La demanda que llegó al alto tribunal argumentaba que estas normas deberían ser creadas por el Congreso de la República y no por la JEP, ya que el mecanismo actual no garantiza plenamente el derecho al debido proceso para quienes buscan acceder a la jurisdicción o han sido expulsados de ella. Incluso la Procuraduría General de la Nación emitió un concepto en el que sostenía que convertir el aporte a la verdad en un criterio de permanencia carece de sustento legal expreso en la normativa que dio origen a la JEP.
Consecuencias potenciales de un fallo contrario
El proyecto de fallo del magistrado Ibáñez planteaba una consecuencia significativa: si la Corte decidía tumbar la norma, todos los casos de personas expulsadas desde la creación de la JEP en 2017 podrían ser revisados nuevamente. Según su argumentación, no permitir este nuevo examen generaría una inaceptable diferencia de trato, ya que algunas personas habrían sido marginadas de la JEP bajo criterios cuestionables.

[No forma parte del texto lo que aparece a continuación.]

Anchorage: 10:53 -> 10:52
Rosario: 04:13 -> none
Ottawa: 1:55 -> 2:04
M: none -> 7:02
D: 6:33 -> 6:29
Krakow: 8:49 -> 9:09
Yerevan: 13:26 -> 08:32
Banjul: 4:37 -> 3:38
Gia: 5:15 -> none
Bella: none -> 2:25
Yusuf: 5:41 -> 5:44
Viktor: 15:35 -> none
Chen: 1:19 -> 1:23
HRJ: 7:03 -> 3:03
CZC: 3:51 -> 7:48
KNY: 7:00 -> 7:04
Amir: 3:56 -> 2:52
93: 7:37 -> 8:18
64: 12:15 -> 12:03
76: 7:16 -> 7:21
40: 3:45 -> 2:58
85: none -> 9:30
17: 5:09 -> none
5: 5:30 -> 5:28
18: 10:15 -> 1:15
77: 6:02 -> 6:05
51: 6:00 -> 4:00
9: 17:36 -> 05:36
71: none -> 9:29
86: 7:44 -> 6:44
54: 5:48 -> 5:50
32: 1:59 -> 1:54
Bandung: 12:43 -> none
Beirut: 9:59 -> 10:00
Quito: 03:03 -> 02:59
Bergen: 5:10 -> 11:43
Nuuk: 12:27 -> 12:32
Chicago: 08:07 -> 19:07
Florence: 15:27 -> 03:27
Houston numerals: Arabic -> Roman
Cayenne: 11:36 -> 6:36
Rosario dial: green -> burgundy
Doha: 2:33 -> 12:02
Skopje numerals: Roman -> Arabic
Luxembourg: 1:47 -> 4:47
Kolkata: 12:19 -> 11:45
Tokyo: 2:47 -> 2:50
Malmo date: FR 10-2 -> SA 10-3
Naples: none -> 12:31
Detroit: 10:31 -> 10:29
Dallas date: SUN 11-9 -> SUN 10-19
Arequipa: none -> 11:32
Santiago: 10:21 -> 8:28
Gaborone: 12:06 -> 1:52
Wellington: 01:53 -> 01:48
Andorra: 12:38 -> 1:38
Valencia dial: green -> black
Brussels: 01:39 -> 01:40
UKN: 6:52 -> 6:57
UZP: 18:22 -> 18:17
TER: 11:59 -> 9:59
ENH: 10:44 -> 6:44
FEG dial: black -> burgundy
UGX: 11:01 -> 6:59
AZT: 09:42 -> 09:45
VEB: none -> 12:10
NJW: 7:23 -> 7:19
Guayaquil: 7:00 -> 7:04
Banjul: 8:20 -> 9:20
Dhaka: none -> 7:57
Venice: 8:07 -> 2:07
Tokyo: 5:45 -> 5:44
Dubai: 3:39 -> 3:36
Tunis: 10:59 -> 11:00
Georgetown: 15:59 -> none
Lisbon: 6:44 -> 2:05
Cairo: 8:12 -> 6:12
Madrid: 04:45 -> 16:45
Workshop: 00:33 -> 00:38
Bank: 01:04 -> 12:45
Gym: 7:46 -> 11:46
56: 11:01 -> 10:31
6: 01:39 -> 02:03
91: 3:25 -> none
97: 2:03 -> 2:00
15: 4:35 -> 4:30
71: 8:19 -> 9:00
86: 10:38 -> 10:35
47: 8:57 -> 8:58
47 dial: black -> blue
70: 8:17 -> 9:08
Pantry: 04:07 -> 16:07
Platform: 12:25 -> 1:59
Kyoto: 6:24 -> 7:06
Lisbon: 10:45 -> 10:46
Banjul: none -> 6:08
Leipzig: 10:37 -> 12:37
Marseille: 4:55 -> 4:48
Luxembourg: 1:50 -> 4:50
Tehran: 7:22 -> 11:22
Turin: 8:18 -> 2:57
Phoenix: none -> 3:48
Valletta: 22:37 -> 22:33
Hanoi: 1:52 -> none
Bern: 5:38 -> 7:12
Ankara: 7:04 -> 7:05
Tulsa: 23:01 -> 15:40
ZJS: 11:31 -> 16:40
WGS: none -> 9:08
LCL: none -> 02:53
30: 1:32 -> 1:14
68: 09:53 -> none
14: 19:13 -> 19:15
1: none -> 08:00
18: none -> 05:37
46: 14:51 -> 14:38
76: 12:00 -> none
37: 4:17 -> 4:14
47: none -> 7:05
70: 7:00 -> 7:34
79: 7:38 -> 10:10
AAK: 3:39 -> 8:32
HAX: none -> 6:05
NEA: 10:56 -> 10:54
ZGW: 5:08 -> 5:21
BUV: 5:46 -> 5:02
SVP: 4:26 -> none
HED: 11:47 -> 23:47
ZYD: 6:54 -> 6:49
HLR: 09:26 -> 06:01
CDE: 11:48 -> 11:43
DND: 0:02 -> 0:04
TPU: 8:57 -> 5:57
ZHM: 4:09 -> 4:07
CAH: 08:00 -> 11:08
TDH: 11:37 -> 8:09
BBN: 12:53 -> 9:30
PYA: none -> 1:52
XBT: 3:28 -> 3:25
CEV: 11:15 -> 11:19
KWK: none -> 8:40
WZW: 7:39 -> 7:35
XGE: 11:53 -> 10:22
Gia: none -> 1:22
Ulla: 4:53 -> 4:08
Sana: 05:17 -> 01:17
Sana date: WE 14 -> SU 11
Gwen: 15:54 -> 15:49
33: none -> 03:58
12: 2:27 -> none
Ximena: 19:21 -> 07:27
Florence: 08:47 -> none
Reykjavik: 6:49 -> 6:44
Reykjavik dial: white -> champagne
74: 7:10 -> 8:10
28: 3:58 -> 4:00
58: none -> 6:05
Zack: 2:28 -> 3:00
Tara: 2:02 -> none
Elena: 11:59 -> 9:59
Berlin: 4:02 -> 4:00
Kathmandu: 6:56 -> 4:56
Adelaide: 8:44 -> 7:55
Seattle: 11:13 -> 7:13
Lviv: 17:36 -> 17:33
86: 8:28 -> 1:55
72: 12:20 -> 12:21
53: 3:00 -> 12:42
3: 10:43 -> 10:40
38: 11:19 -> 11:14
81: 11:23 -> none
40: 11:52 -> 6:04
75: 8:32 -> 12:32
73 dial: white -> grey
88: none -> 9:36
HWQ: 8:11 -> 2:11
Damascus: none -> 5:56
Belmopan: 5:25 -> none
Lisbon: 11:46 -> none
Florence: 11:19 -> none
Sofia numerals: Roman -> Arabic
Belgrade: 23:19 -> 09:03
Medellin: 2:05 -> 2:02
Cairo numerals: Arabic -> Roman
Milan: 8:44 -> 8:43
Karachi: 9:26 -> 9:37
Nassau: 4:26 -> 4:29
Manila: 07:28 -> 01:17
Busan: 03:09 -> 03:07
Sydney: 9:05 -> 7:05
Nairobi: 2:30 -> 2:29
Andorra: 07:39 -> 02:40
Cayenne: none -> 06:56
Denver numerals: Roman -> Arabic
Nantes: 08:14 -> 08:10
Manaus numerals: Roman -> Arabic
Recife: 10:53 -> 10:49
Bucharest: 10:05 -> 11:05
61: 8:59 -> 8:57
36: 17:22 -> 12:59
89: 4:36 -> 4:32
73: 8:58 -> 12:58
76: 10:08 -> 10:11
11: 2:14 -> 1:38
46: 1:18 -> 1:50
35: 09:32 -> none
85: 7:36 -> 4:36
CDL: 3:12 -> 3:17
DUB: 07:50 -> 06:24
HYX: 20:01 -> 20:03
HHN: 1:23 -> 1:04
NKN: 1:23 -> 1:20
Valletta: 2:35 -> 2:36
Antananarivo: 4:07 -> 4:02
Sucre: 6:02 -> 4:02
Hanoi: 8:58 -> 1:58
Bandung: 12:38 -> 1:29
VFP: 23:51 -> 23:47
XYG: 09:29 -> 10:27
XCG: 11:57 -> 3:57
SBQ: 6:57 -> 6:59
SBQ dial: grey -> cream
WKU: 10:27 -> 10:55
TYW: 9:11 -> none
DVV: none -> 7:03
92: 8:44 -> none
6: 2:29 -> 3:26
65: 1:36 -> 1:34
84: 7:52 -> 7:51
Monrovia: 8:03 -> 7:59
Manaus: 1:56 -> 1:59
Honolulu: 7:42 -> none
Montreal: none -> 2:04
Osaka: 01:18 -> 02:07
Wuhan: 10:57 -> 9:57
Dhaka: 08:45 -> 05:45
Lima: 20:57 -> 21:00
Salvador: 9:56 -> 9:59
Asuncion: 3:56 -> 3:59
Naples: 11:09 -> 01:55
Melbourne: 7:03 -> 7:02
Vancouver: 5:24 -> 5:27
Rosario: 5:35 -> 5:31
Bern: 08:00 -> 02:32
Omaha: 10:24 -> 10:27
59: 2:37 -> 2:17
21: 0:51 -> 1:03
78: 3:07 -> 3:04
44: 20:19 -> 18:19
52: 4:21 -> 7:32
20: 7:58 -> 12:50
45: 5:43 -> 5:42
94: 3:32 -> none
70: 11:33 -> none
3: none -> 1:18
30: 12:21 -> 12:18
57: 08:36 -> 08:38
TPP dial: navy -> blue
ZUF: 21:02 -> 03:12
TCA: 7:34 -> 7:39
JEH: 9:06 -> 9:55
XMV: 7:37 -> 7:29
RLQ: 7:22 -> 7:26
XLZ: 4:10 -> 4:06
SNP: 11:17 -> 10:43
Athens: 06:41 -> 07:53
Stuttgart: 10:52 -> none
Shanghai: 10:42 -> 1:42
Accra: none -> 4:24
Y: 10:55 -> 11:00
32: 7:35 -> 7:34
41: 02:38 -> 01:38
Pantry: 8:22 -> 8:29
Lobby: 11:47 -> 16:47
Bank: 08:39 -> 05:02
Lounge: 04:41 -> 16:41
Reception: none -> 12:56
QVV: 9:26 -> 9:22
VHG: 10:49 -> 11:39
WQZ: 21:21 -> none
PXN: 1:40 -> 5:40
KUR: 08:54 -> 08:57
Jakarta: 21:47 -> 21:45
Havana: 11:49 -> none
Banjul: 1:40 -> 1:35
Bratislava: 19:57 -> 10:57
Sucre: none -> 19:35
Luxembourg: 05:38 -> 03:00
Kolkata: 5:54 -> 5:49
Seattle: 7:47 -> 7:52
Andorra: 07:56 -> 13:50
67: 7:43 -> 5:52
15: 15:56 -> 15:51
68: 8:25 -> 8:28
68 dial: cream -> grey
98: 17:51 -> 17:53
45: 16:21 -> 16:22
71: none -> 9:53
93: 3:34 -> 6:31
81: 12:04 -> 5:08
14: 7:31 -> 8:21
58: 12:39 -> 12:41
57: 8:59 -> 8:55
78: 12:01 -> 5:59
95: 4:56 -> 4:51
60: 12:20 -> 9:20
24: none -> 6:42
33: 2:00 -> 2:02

Esta propuesta incluso abría la posibilidad de revivir casos emblemáticos, como aquellos relacionados con la retoma del Palacio de Justicia. Sin embargo, la iniciativa fue derrotada en la Sala Plena por ocho votos contra uno, lo que marcó un giro decisivo en el tratamiento del caso.
Nueva ponencia y decisión final
Tras la derrota de la propuesta inicial, el caso pasó a manos de la magistrada Paola Andrea Meneses, quien elaboró una nueva ponencia respaldada por la mayoría de la Sala. El documento finalmente aprobado establece que "la Sala Plena, por ineptitud sustantiva de la demanda, se inhibió de pronunciarse de fondo sobre las Reglas de interpretación judicial emitidas por la Sala de Definición de Situaciones Jurídicas y la Sección de Apelación del Tribunal para la Paz de la Jurisdicción Especial para la Paz".
Esta decisión deja en vigencia las normas actuales de la JEP respecto a la expulsión de comparecientes, al menos temporalmente, y evita una revisión masiva de casos que habría tenido implicaciones significativas para el proceso de justicia transicional en Colombia. La abstención de la Corte Constitucional refleja la complejidad jurídica y política que rodea a la JEP y su funcionamiento, manteniendo un status quo que seguirá generando debate en el ámbito legal y social.